Gemballa, niemiecki tuner samochodowy, kontynuuje swoją działalność po domniemanym zabójstwie pierwszego właściciela. Firma wchodząc na nową, biznesową ścieżkę zdecydowała się na udział w zawodach sportowych, a na swojego partnera wybrała McLarena.
Avanlanche, Tornado, czy Mirage GT - to projekty, które Gemballa przez kilka ostatnich lat wprowadziła na rynek. Pod każdą z nazw kryje się mocno zmodyfikowany model Porsche. Niemiecki tuner od 30 lat skupiał swoją uwagę głównie na produktach tej słynnej, niemieckiej marki sportowej. Jednak wraz z nowym kierownictwem pojawiły się zmiany.
Gemballa szykuje się do debiutu w wyścigach samochodowych, a nowo powstały team Gemballa Racing postawił na McLarena MP4-12C GT3.
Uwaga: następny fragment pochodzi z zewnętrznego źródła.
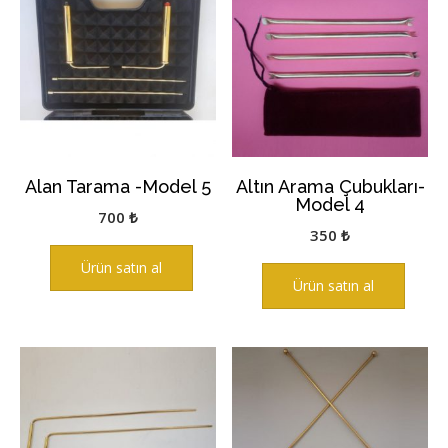
Alan Tarama -Model 5
Altın Arama Çubukları-
Model 4
700
₺
350
₺
Ürün satın al
Ürün satın al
- Wybraliśmy McLarena MP4-12C GT3 ponieważ uważamy, że ten samochód ma potencjał, by stać się liderem tego sezonu - mówi właściciel ekipy i inwestor Steffan Korbach.
Ekipę Gemballa Racing poprowadzi Sascha Bert, niemiecki mistrz kartingowy, kierowca serii Formuła 3 i FIA GT, a także zwycięzca 24-godzinnego wyścigu na Nurburgringu.
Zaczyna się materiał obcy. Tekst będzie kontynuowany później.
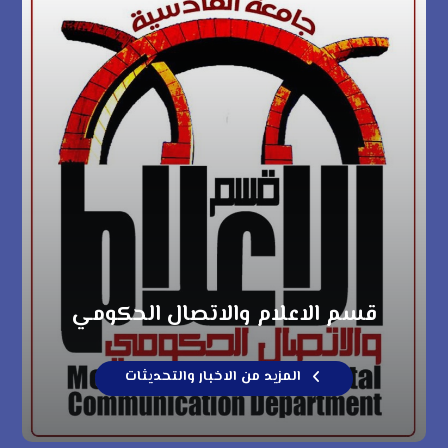
قسم الاعلام والاتصال الحكومي
المزيد من الاخبار والتحديثات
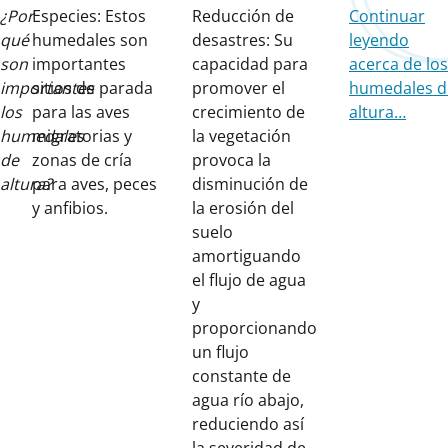
¿Por
Especies: Estos
Reducción de
Continuar
qué
humedales son
desastres: Su
leyendo
son
importantes
capacidad para
acerca de los
importantes
sitios de parada
promover el
humedales d
los
para las aves
crecimiento de
altura…
humedales
migratorias y
la vegetación
de
zonas de cría
provoca la
altura?
para aves, peces
disminución de
y anfibios.
la erosión del
suelo
amortiguando
el flujo de agua
y
proporcionando
un flujo
constante de
agua río abajo,
reduciendo así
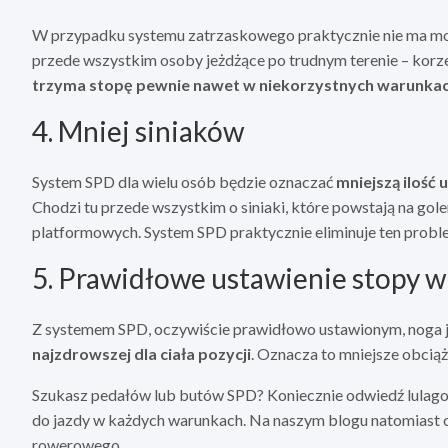
W przypadku systemu zatrzaskowego praktycznie nie ma możl
przede wszystkim osoby jeżdżące po trudnym terenie – korze
trzyma stopę pewnie nawet w niekorzystnych warunka
4. Mniej siniaków
System SPD dla wielu osób będzie oznaczać
mniejszą ilość
Chodzi tu przede wszystkim o siniaki, które powstają na gol
platformowych. System SPD praktycznie eliminuje ten probl
5. Prawidłowe ustawienie stopy w 
Z systemem SPD, oczywiście prawidłowo ustawionym, noga je
najzdrowszej dla ciała pozycji
. Oznacza to mniejsze obcią
Szukasz pedałów lub butów SPD? Koniecznie odwiedź lulagoga
do jazdy w każdych warunkach. Na naszym blogu natomiast c
rowerowego.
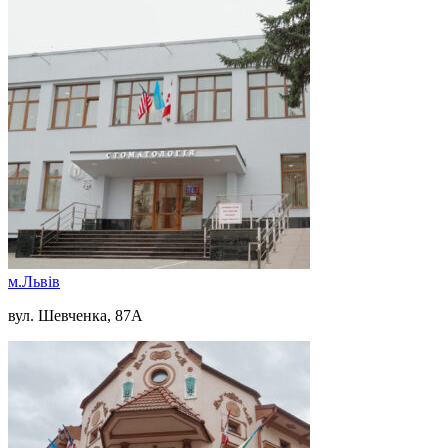
м.Львів
вул. Шевченка, 87А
Sascha Bert to absolutny profesjonalista, doskonały kandydat do prowadzenia naszego teamu - chwali Korbach.
Samochód wyścigowy Gemballa napędzany jest podwójnie doładowanym silnikiem V8 o pojemności 3,8 l. Moc trafia na koła poprzez specjalnie przygotowaną, wyścigową skrzynię biegów. Nadwozie również poddano drobnym modyfikacjom, które mają polepszyć przepływ powietrza i zwiększyć siłę docisku. W tym celu wprowadzono duży tylny spoiler i dyfuzor, a także niewielki przedni spoiler.
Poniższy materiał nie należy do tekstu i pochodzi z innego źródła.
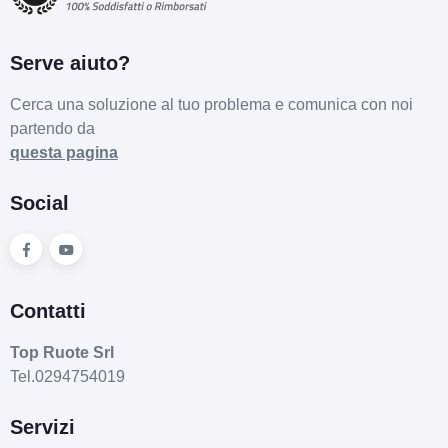
Serve aiuto?
Cerca una soluzione al tuo problema e comunica con noi
partendo da
questa pagina
Social
Contatti
Top Ruote Srl
Tel.0294754019
Servizi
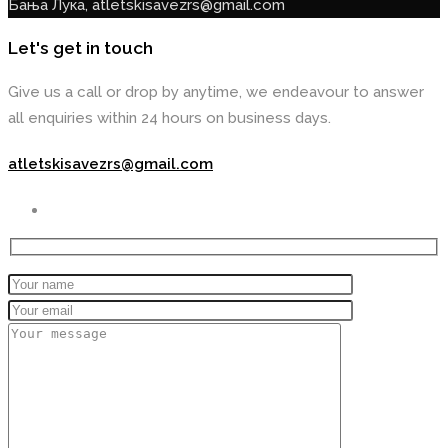
Бања Лука, atletskisavezrs@gmail.com
Let's get in touch
Give us a call or drop by anytime, we endeavour to answer
all enquiries within 24 hours on business days.
atletskisavezrs@gmail.com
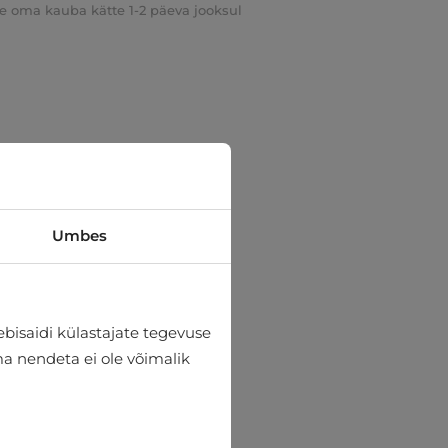
e oma kauba kätte 1-2 päeva jooksul
Umbes
bisaidi külastajate tegevuse
lma nendeta ei ole võimalik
Mimo tego, iż dziennikarze na łamach portali internetowych piszą o odejściu firmy Gemballa od Porsche, to na głównej stronie marki nadal widniej stwierdzenie "Porsche tuning at its finest". Pytanie, czy McLaren pozostanie wyłącznie samochodem wyścigowym Gemballa, czy też zajmie miejsce Porsche również w projektach oddziału tuningowego?